One of New Zealand’s greatest cartoonists, the Dominion’s Tom Scott has finally pulled stumps.
I’ve known Tom for nigh on half a century since he first popped up as a very funny political columnist in the Listener. To the magazine’s good fortune, when Tom switched to cartooning, they were lucky to snare Jane Evans whose humour and insights rank her among the best of our political commentators.
Tom’s cartoons were treasured, reflected by their frequent re-publication in book form. In my public days I was occasionally his subject/victim.
He was specially good at portraying earnest wet types such as zealots, protestors, parsons and the like, always with ostrich-like necks and chinless. Some stick in my memory such as following the 1981 election and the shock success of Peter Dunne’s party of non-descripts.
On Monday following the election Tom portrayed a bewildered looking Dunne sitting on a stool facing a quiz-master holding a clipboard saying, “You have 20 seconds to answer. Name your MPs.”
He copped his share of complaints, specially from religious nutters when for example he portrayed skinny vicars clad only in baggy underpants strapped to a wall and being lashed by a dominatrix but mostly his targets took it in good humour.
His criticisms could be severe but only once did I feel he lapsed into cruelty, this a very unkind portrayal of Jonathan Hunt.
Producing a daily cartoon is an onerous task. Often when part of an all-afternoon, mostly liquid lunch group I’d see Tom become anguished late in the day, moaning that he had to knock up a cartoon for the morning paper and that his mind was blank. But somehow he always managed.
He disliked people making suggestions for as he said, if they were good ideas, he’d feel possibly he might have thought them up. Still, two I hit him with were too good to ignore and he produced them, writing a scrawly credit to me down the side with the first but, I insisted, it wasn’t necessary so not the second.
The first showed the Pope addressing a group of priests saying, “Let us Prey”.
The second in the first frame had an Islamic terrorist, eyes bright with anticipation at the promise of 60 virgins. The next frame showed a massive explosion and the last and largest, the horrified terrorist in Paradise as the promised 60 virgins descend eagerly on him, all elderly Catholic nuns.
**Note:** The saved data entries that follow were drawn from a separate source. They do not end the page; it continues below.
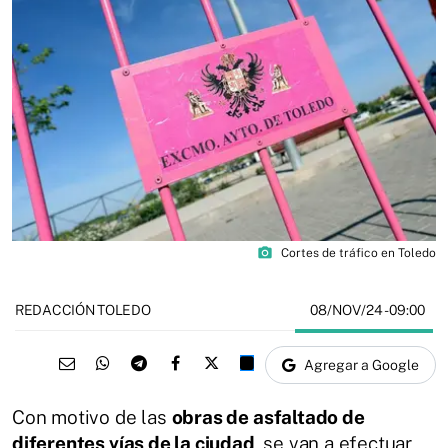
photo_camera
Cortes de tráfico en Toledo
08/NOV/24
- 09:00
REDACCIÓN TOLEDO
Agregar a Google
Con motivo de las
obras de asfaltado de
diferentes vías de la ciudad
, se van a efectuar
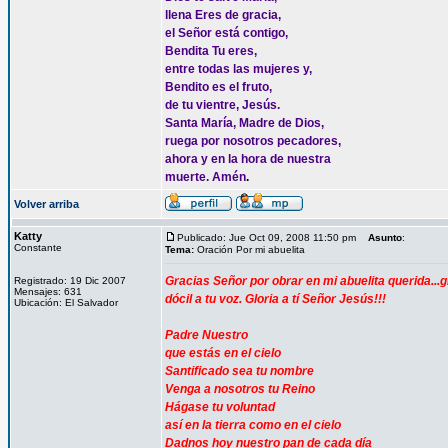
llena Eres de gracia,
el Señor está contigo,
Bendita Tu eres,
entre todas las mujeres y,
Bendito es el fruto,
de tu vientre, Jesús.
Santa María, Madre de Dios,
ruega por nosotros pecadores,
ahora y en la hora de nuestra
muerte. Amén
.
Volver arriba
Katty
Publicado: Jue Oct 09, 2008 11:50 pm
Asunto
:
Constante
Tema:
Oración Por mi abuelita
Gracias Señor por obrar en mi abuelita querida.
Registrado: 19 Dic 2007
Mensajes: 631
dócil a tu voz. Gloria a tí Señor Jesús!!!
Ubicación: El Salvador
Padre Nuestro
que estás en el cielo
Santificado sea tu nombre
Venga a nosotros tu Reino
Hágase tu voluntad
así en la tierra como en el cielo
Dadnos hoy nuestro pan de cada día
Eventually the daily obligation became too tough, principally because Tom engaged in so many other creative projects including writing books, making films, television script-writing and play-writing. Had he been an actor, given his eclectic curiosity, you can be sure by now he’d have had a crack at the whole spectrum of performing arts, including a stint in a tutu with the New Zealand Ballet, in the chorus with the Opera company and tightrope walking in a circus.
A few years ago he cut back to a still burdensome 5 daily cartoons, this allowing the Dom to blood a trial replacement. Unfortunately the replacement simply wasn’t funny, thus delaying Tom’s sought after departure. Despite that, more recently he retreated still further days and now is gone permanently. A new fellow who illustrates boldly but tends towards comment without humour has the role and hopefully will crack it.
Tom’s enormous creativity, as with all such types, stems from a heightened sense of curiosity. Once while staying with me in Sydney and out walking, we came across a lunatic standing motionless, his nose pressed against a high stone wall. We proceeded on for 20 minutes but it was too much for Tom, bursting with curiosity. So we returned and fortunately found the wall now vacant, lunatic-wise. There we stood for 10 minutes with our noses pressed against it. It was actually quite interesting, notably the amount of insect life in the crevices one would otherwise be oblivious to. I used that experience in my novel “OGG” a few years later.
Now Tom’s engrossed in writing a biography of a VC winner. No surprise there as he’s always had a boyish fascination with heroic types, thus for example, his movie on Ed Hillary. So too when I introduced him to Joe Bugner in Sydney. Joe was a terrific heavyweight who twice gave Mohammad Ali plenty of trouble. The two of them clicked instantly, not the least because Joe was a great wit and for some months thereafter they planned to do something creative together, exactly what I’ve now forgotten.
Tom’s cartoons will be sadly missed, his departure marking yet another step in the relentless decline of newspapers under the electronic assault.
One thing’s certain. He’ll die in the saddle producing films, plays, books and God knows what else. Let’s hope before that day comes he does have a crack at the ballet. Tom as one of a line of pink tutued ballerinas would be a huge crowd-puller.